Data Factory Git integration for data pipelines
Shipped (Q1 2024)
Release Type: Public preview
You can connect to your Git repository to develop data pipelines in a collaborative way. The integration of data pipelines with the Fabric platform's Application Lifecycle Management (ALM) capability enables version control, branching, commits, and pull requests.
Enhancements to output destinations in Dataflow Gen2 (query schema)
Shipped (Q1 2024)
Release Type: Public preview
We're enhancing the output destinations in Dataflow Gen2 with the following highly requested capabilities:
- Ability to handle query schema changes after configuring an output destination.
- Default destination settings to accelerate dataflows creation.
To learn more, see Dataflow Gen2 data destinations and managed settings
Get data experience improvements(Browse Azure Resources)
Shipped (Q1 2024)
Release Type: Public preview
Browsing Azure resources provides seamless navigation to browse Azure resources. You can easily navigate your Azure subscriptions and connect to your data sources through an intuitive user interface. It helps you quickly find and connect to the data you need.
On-premises data gateway (OPDG) support added to data pipelines
Shipped (Q1 2024)
Release Type: Public preview
This feature enables data pipelines to use Fabric data gateways to access data that is on-premises and behind a virtual network.

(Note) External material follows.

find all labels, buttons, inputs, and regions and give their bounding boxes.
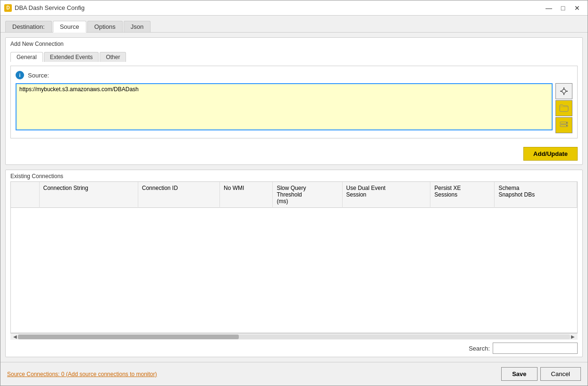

For users using self-hosted integration runtimes (SHIR), they'll be able to move to on-premises data gateways in Fabric.
Fast Copy support in Dataflow Gen2
Shipped (Q1 2024)
Release Type: Public preview
We're adding support for large-scale data ingestion directly within the Dataflow Gen2 experience, utilizing the pipelines Copy Activity capability. This supports sources such Azure SQL Databases, CSV, and Parquet files in Azure Data Lake Storage and Blob Storage.
This enhancement significantly scales up the data processing capacity of Dataflow Gen2 providing high-scale ELT (Extract-Load-Transform) capabilities.
Cancel refresh support in Dataflow Gen2
Shipped (Q4 2023)
Release Type: Public preview
We're adding support to cancel ongoing Dataflow Gen2 refreshes from the workspace items view.